Selon l’endroit où vous vivez dans le monde, entre 1 personne sur 10 et 1 sur 4 doit faire face à des reniflements, des démangeaisons oculaires ou à un gonflement des voies respiratoires potentiellement mortel, dû à l’inhalation des protéines allergènes contenues dans la salive des chats. Ces statistiques ne sont pas insignifiantes, ce qui suggère qu’il pourrait y avoir quelque chose de moins qu’aléatoire dans la façon dont ces protéines ont évolué chez les chats et les loris lents pour repousser les menaces potentielles.
Toujours selon Fry :
L’allergie humaine aux chats est si répandue que ce serait une coïncidence remarquable s’il ne s’agissait pas d’une arme défensive évoluée, comme la même protéine utilisée par les loris lents.
Votre chat de compagnie ne le saurait pas, mais il peut avoir développé une défense toxique pour éloigner le plus possible les prédateurs.
A partir de l’étude : Comparaison, par modélisation moléculaire, de l’allergène Fel d1 des phanères du chat (Felis catus) (en haut, A-C) et de la protéine de sécrétion de la glande brachiale du loris lent (Nycticebus javanicus) (en bas, D-F). A et D montrent la surface électrostatique des deux protéines. (Holger Scheib et Coll./ Toxins)
Le lien est assez hypothétique et nécessite une étude plus approfondie.

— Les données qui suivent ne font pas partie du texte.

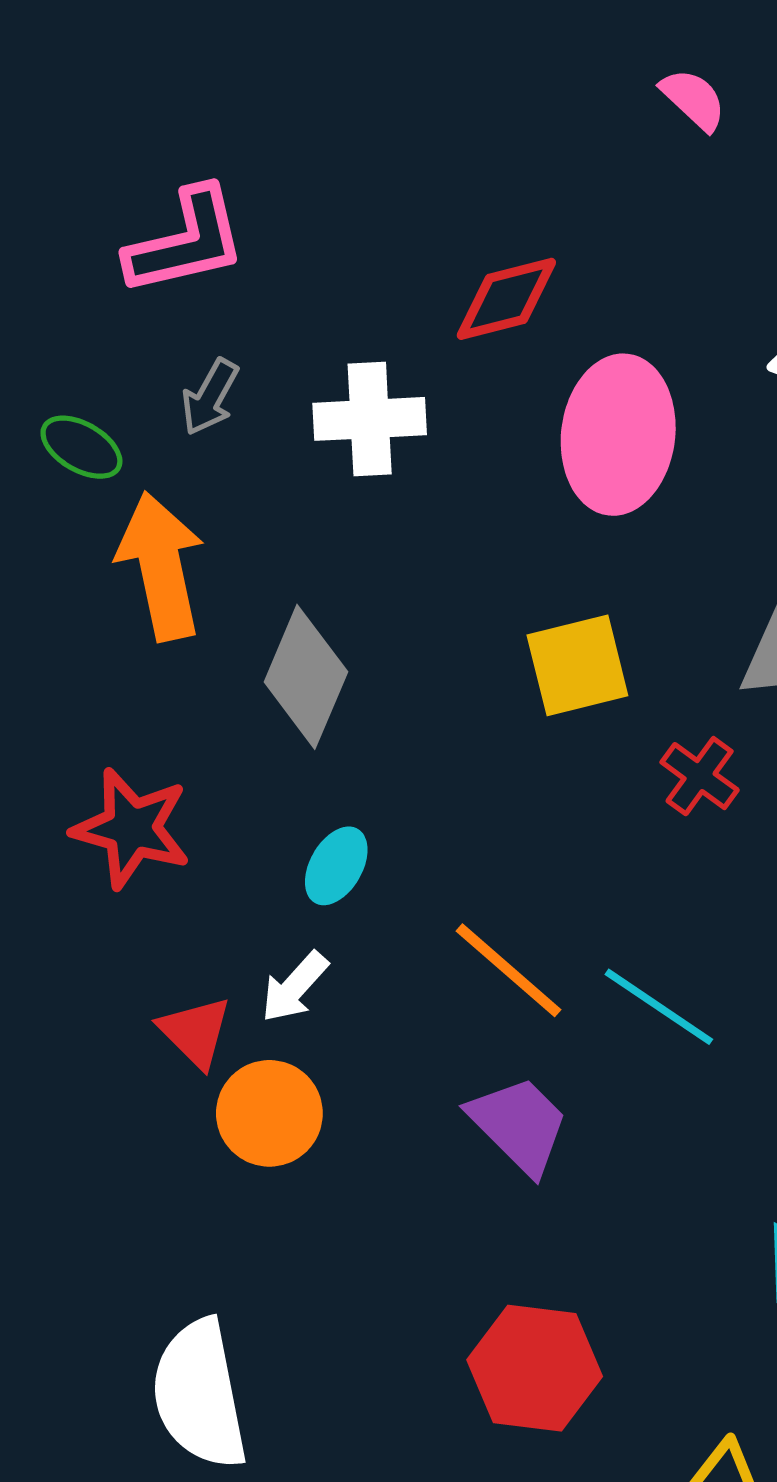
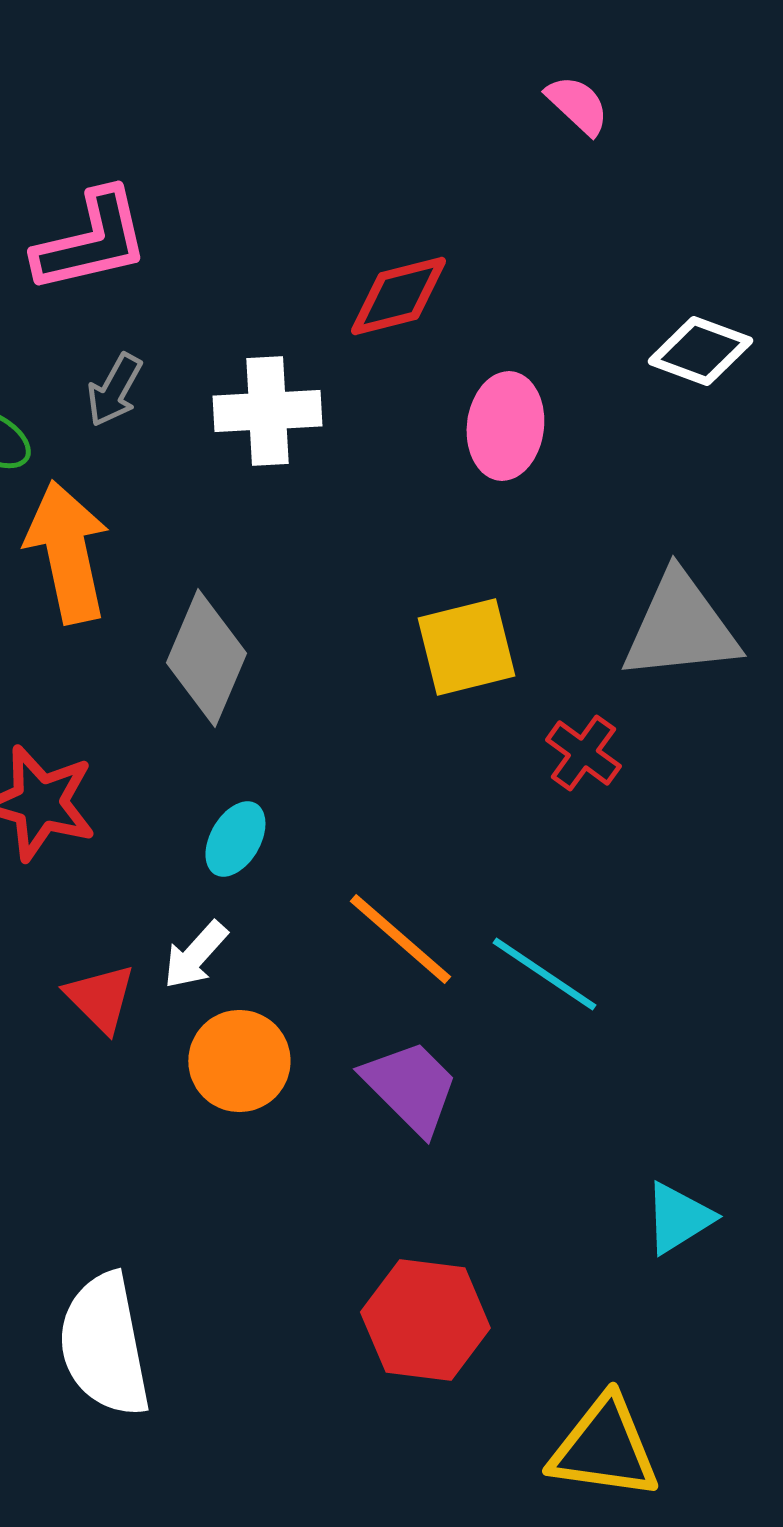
pink ellipse: (618, 435) -> (505, 426), size x0.7
orange circle: (269, 1113) -> (239, 1061), moved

En tout cas, la découverte a des implications importantes pour la cartographie des processus immunologiques qui empêchent les morsures de loris lents de guérir, ce qui pourrait conduire à de meilleurs traitements contre les allergies ou même à de nouveaux médicaments.
Malheureusement, les adorables petits visages d’Ewok de ces primates en ont fait des marchandises attrayantes pour les marchés asiatiques des animaux de compagnie, où leur morsure est traitée en leur arrachant les dents sans ménagement.
Aussi tragiquement populaires qu’ils aient été dans le commerce des animaux exotiques, les chercheurs n’ont pas été aussi prompts à étudier les capacités uniques des animaux, ce qui rend ces derniers résultats d’autant plus fascinants.
Les loris lents sont les seuls primates connus à posséder du venin et ils n’ont pratiquement pas été étudiés. Les animaux que l’équipe a étudiés ont été amenés au Centre de sauvetage de la faune sauvage du Cikananga en Indonésie, profitant ainsi d’une triste situation.
L’étude publiée dans Toxins : The Toxicological Intersection between Allergen and Toxin: A Structural Comparison of the Cat Dander Allergenic Protein Fel d1 and the Slow Loris Brachial Gland Secretion Protein et présentée sur le site l’université du Queensland : Primate venom sheds light on why so many people suffer cat allergies.